§ **Action item**: Select the lines below containing the word "desempenadeira".
+ + + +
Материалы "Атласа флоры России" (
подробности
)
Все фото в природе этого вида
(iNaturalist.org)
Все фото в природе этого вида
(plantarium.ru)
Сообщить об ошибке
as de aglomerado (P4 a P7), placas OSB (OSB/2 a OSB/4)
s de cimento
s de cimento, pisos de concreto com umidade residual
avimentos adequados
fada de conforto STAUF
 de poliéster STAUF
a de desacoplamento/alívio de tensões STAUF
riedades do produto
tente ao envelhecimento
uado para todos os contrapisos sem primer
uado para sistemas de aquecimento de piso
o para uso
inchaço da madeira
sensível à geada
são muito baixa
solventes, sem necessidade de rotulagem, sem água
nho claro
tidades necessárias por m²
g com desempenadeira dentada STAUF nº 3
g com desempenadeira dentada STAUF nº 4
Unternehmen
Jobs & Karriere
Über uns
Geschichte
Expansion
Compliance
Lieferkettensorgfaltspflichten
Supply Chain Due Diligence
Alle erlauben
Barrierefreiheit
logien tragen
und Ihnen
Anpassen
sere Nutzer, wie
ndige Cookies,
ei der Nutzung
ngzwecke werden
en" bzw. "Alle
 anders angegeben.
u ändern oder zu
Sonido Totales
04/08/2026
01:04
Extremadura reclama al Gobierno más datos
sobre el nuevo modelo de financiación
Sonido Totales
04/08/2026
+ + + +
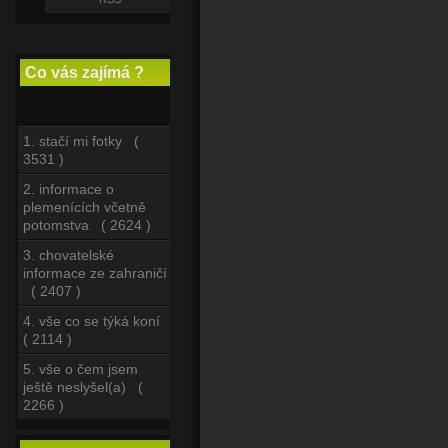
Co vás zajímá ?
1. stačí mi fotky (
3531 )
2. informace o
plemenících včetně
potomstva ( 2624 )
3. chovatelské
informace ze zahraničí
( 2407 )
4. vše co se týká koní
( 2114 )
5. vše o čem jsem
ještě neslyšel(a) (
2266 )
+ + + +
§ **Written solution**:
g com desempenadeira dentada STAUF nº 3
g com desempenadeira dentada STAUF nº 4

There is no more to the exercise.